▶ [Problem statement]:
What follows is a listing; give it again exactly, in its entirety.

-- Data for this task follows --

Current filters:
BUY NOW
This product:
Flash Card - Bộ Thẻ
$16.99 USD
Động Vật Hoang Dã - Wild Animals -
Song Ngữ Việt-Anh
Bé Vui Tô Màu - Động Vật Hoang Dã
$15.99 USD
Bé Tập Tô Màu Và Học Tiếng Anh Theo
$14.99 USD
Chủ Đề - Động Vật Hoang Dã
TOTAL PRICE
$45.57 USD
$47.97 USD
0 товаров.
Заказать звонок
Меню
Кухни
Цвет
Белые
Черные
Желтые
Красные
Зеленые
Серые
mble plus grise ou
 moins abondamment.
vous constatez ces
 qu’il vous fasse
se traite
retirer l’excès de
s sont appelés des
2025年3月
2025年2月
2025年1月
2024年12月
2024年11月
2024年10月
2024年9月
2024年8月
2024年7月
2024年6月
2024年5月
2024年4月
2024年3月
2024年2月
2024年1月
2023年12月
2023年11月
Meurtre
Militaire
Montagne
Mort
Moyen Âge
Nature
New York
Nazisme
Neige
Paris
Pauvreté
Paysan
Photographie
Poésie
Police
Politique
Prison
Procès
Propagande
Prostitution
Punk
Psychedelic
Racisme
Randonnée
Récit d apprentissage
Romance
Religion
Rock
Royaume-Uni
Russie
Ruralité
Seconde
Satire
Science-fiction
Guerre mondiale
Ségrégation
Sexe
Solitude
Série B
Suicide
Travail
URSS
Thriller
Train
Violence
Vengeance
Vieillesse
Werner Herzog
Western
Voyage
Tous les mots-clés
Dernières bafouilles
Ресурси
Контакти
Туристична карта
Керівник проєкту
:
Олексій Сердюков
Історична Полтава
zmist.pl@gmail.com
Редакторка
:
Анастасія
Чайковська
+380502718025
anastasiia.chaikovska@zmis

-- Data for this task concluded --

▶ [Exercise solution]:
Current filters:
BUY NOW
This product:
Flash Card - Bộ Thẻ
$16.99 USD
Động Vật Hoang Dã - Wild Animals -
Song Ngữ Việt-Anh
Bé Vui Tô Màu - Động Vật Hoang Dã
$15.99 USD
Bé Tập Tô Màu Và Học Tiếng Anh Theo
$14.99 USD
Chủ Đề - Động Vật Hoang Dã
TOTAL PRICE
$45.57 USD
$47.97 USD
0 товаров.
Заказать звонок
Меню
Кухни
Цвет
Белые
Черные
Желтые
Красные
Зеленые
Серые
mble plus grise ou
 moins abondamment.
vous constatez ces
 qu’il vous fasse
se traite
retirer l’excès de
s sont appelés des
2025年3月
2025年2月
2025年1月
2024年12月
2024年11月
2024年10月
2024年9月
2024年8月
2024年7月
2024年6月
2024年5月
2024年4月
2024年3月
2024年2月
2024年1月
2023年12月
2023年11月
Meurtre
Militaire
Montagne
Mort
Moyen Âge
Nature
New York
Nazisme
Neige
Paris
Pauvreté
Paysan
Photographie
Poésie
Police
Politique
Prison
Procès
Propagande
Prostitution
Punk
Psychedelic
Racisme
Randonnée
Récit d apprentissage
Romance
Religion
Rock
Royaume-Uni
Russie
Ruralité
Seconde
Satire
Science-fiction
Guerre mondiale
Ségrégation
Sexe
Solitude
Série B
Suicide
Travail
URSS
Thriller
Train
Violence
Vengeance
Vieillesse
Werner Herzog
Western
Voyage
Tous les mots-clés
Dernières bafouilles
Ресурси
Контакти
Туристична карта
Керівник проєкту
:
Олексій Сердюков
Історична Полтава
zmist.pl@gmail.com
Редакторка
:
Анастасія
Чайковська
+380502718025
anastasiia.chaikovska@zmis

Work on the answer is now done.